Finit-elle par lâcher d'un ton à la fois acerbe et amusé à la fin. Malgré sa haine pour ce petit après l'avoir mis au monde, elle avait tout de même essayé de s'occuper de lui, et même, de l'aimer mais, à chaque fois qu'elle le regardait, il n'y avait que la rage et la douleur de cette naissance qui revenait et, elle n'avait pu supporter cela plus longtemps. Valait mieux l'abandonner avant de le tuer et, de toute manière, elle en avait assez de devoir se sacrifier et pourrir son confort pour ce marmot indésiré.
« Ah … Si seulement tu m'avais offert un fils comme l'adorable Adriel, rien de tout cela ne serait arrivé. J'avoue, j'ai un petit faible pour ce petit, vas savoir pourquoi ! Peut-être son insouciance et sa force intérieur ? Mais bref.
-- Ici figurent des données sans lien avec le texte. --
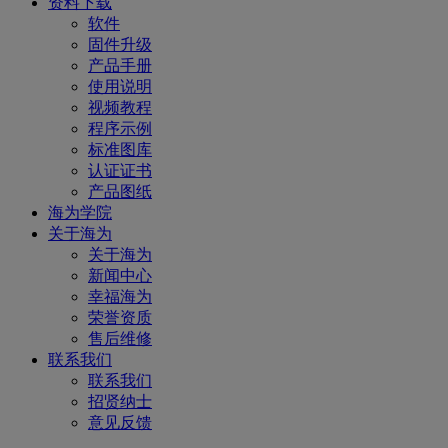
资料下载
软件
固件升级
产品手册
使用说明
视频教程
程序示例
标准图库
认证证书
产品图纸
海为学院
关于海为
关于海为
新闻中心
幸福海为
荣誉资质
售后维修
联系我们
联系我们
招贤纳士
意见反馈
Quoique j'ai pu faire à Pandémonium, n'oublie jamais que j'ai faillis mourir en lui donnant la vie et que je lui ai quand même donné sa chance malgré toute la haine que je peux ressentir à son égard. Alors, si maintenant tu souhaites me faire la moral, Dragon, passes ton chemin ! »
Gronde-t-elle finalement en fixant le mâle d'un regard dur. Elle en avait déjà assez de parler du passé. Elle n'aimait pas cette période, se rappeler de cette douleur, déjà qu'elle ne cesse de s'en souvenir alors que sa gestation progresse. Puis, de toute manière, personne n'a à juger de ses actes, strictement personne ! Elle a fait tout ce qu'elle pouvait pour Pandémonium, elle a prit sur elle mais à un moment, elle ne pouvait tout simplement plus.